Salt hides too. Watch for terms like sodium nitrate or monosodium glutamate (MSG). Packaged foods, sauces, and snacks often sneak these in. About 80% of added sugars and salts come from processed foods—so reading labels matters!
Understand common sources in everyday meals
Reading food labels helps, but it’s also key to know where sugars and salts hide. Sugary drinks like sodas, fruit juice, and sports drinks add a lot of sugar to diets without filling you up.
Breakfast cereals can pack more than 12 teaspoons (50 grams) of sugar in one serving—granola being the sweetest culprit.
Sauces are another sneaky source. Ketchup is nearly one-third sugar, with 1 teaspoon per tablespoon. Processed foods like low-fat yogurt often replace fat with added sugars; compare plain full-fat yogurt (8g sugar) to flavored low-fat options (24g per 6 ounces).
Table salt hides in ready meals, fast food, processed meats like bacon or sausage—and even condiments like mustard and mayonnaise.
Understanding what you eat clears the path for healthier choices.
Practical Strategies to Reduce Sugar and Salt Intake
Cutting back on sugar and salt can improve your health in many ways. Small changes, like choosing fresh fruit over sugary snacks or using herbs for flavor, make a big difference.
Opt for natural sweeteners and salt substitutes
Natural swaps for sugar and salt can make your meals healthier. They keep the taste while cutting harmful effects like tooth decay or high blood pressure.
- Use stevia as a sweetener. It’s natural, calorie-free, and works great in coffee or tea.
- Pick monk fruit extract for baking or drinks. It’s a zero-calorie option with no added sugars.
- Add allulose to desserts—it tastes like table sugar but has fewer calories and affects blood sugar less.
- Sprinkle cinnamon or vanilla extract on oatmeal for sweetness without sugary drinks or syrups.
- Replace candy bars with dark chocolate that has no added sugar—70% cocoa or more is best!
- Swap sugary drinks for fresh fruit-infused water to enjoy natural flavors without free sugars causing weight gain.
- Try unsweetened applesauce instead of syrups when making pancakes or waffles at home.
Switching salt is also easy with flavorful choices:
8. Opt for fresh herbs like basil, cilantro, or parsley—they boost flavor naturally in foods like whole grains.
9. Use spices such as paprika or cumin instead of salt in soups, meats, and veggies.
10. Add garlic powder, onion powder, or lemon juice to recipes; they enrich taste without high salt consumption harming heart health.
11. Season meals with low-sodium soy sauce if you’re cooking sweet-and-sour dishes.

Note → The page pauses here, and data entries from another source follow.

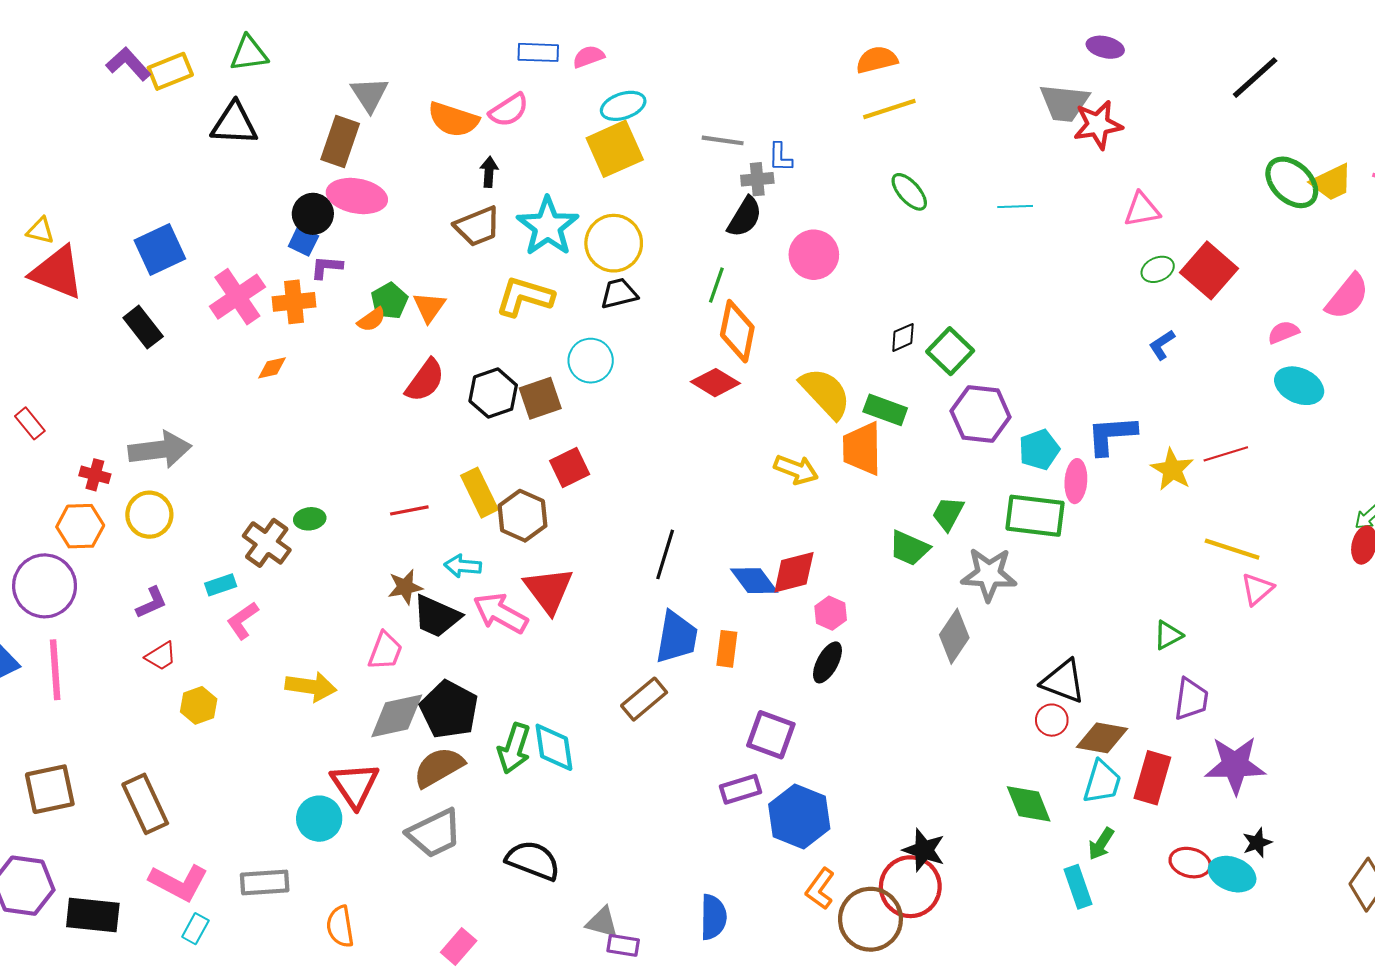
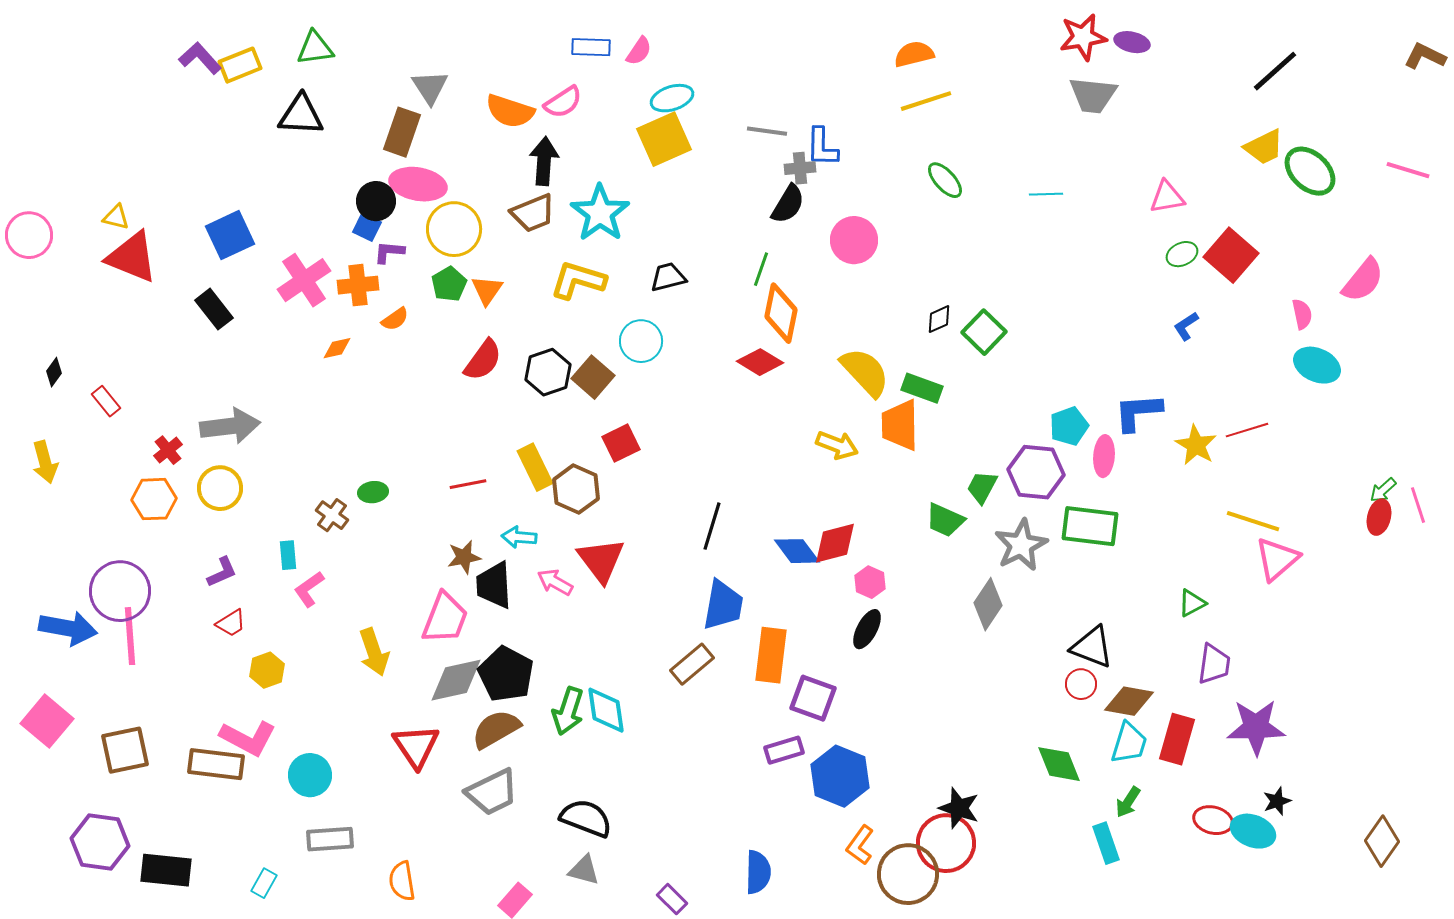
pink semicircle: (589, 57) -> (639, 51), turned 144
red star: (1098, 125) -> (1083, 37), moved
blue L-shape: (780, 157) -> (822, 147), size x1.4
black arrow: (489, 172) -> (544, 161), size x1.6
yellow trapezoid: (1332, 182) -> (1264, 147), moved
yellow circle: (614, 243) -> (454, 229), moved
orange semicircle: (372, 320) -> (395, 319), moved
pink semicircle: (1283, 332) -> (1302, 314), turned 100
brown square: (540, 398) -> (593, 377), turned -30
purple hexagon: (981, 414) -> (1036, 472), moved
red cross: (95, 475) -> (168, 450), turned 36
green rectangle: (1035, 516) -> (1090, 526), moved
brown cross: (267, 543) -> (332, 515), size x0.7
gray star: (989, 574) -> (1021, 545), turned -30
cyan rectangle: (221, 585) -> (288, 555), turned -76
purple circle: (45, 586) -> (120, 591), moved
pink triangle: (1257, 589) -> (1277, 559), size x1.4
pink arrow: (500, 613) -> (555, 582), size x0.7
black trapezoid: (437, 616) -> (494, 585), turned 63
orange rectangle: (727, 649) -> (771, 655), moved, size x1.6
pink trapezoid: (385, 651) -> (445, 618), size x1.4
yellow arrow: (311, 687) -> (374, 652), turned 63
brown rectangle: (145, 804) -> (216, 764), turned -58
cyan circle: (319, 819) -> (310, 775), moved
pink L-shape: (179, 883) -> (248, 738), moved
gray triangle: (602, 922) -> (584, 870), moved
purple rectangle: (623, 945) -> (672, 899), turned 36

12. Experiment with dried fruit to sweeten savory salads instead of salty dressings.
These changes can reduce added sugar and salt gradually while keeping your meals enjoyable!
Increase intake of whole, unprocessed foods
Fresh foods like fruits, vegetables, and whole grains can lower sugar and salt intake. Ultra-processed foods make up nearly 90% of added sugars in the American diet. Choosing unprocessed options helps cut down on these extra sugars.
Swap sugary drinks for water with lemon or unsweetened teas.
Processed foods often pack hidden sodium. Eating fresh produce reduces this problem while adding vitamins and fiber to your meals. The DASH diet highlights eating more whole grains, lean proteins, and veggies—great alternatives to frozen dinners or canned soups full of salt.
Prepare meals at home…

Adjusting Your Cooking and Eating Habits
Cooking at home helps you control what goes into your meals. Try new flavors by swapping salt and sugar with fresh herbs or natural extracts.
Prepare meals at home to control ingredients
Making meals at home gives you full control over ingredients. Store-bought or restaurant foods often contain hidden sugars, salts, and unhealthy fats like trans fats. Preparing food yourself can reduce reliance on ultraprocessed foods, which increase the risk of heart disease and cancer.
Batch cooking can save time during busy weeks while helping you eat healthier. Try making soups, stews, or casseroles with fresh vegetables and lean proteins. Use natural seasonings like garlic or herbs instead of table sugar or too much salt for flavor.
Simple changes lead to better health—experimenting with spices is next!
Experiment with herbs and spices for flavor
Swap sugar and salt with bold flavors like garlic, ginger, or paprika. Herbs like basil, rosemary, and cilantro can bring fresh taste to dishes. Spices such as cumin, turmeric, and cinnamon add depth without extra sodium or added sugars.
A study showed foods using herbs and spices instead of salt reduced sodium by up to 11.5%. Sweet recipes saw added sugars cut by 2.7% with alternatives like vanilla extract or cinnamon.
Most people preferred these healthier options—a win for both flavor and health!
The Role of Eggs in a Balanced Diet
Eggs are packed with nutrients that support healthy eating. Each yolk has about 200 mg of cholesterol, but moderate consumption is safe for most people. For healthy individuals, eating up to one egg daily does not raise heart disease risk.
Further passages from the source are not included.